Saved data entries
═══

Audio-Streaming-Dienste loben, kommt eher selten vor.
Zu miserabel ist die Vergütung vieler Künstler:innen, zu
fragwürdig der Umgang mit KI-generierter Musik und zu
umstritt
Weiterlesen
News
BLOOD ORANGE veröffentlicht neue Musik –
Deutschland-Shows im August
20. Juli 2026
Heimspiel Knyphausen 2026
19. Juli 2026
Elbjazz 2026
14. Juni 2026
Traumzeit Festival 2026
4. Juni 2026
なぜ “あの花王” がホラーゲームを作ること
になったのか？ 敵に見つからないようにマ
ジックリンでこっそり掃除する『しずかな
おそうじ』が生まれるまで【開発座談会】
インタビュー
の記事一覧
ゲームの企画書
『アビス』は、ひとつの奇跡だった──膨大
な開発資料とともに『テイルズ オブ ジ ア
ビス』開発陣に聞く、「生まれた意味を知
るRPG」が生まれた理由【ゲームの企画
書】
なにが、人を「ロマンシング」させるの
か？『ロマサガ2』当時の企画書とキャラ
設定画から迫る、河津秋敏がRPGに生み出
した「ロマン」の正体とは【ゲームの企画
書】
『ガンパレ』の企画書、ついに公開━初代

═══

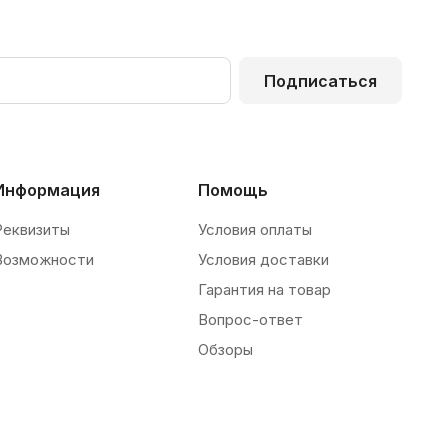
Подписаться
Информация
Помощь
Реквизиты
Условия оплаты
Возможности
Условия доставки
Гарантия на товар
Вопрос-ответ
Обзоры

═══

> **WORK INSTRUCTION**
Based on the records above, count the lines in which "Musik" occurs and provide only the number.

> **RESPONSE BOX**
2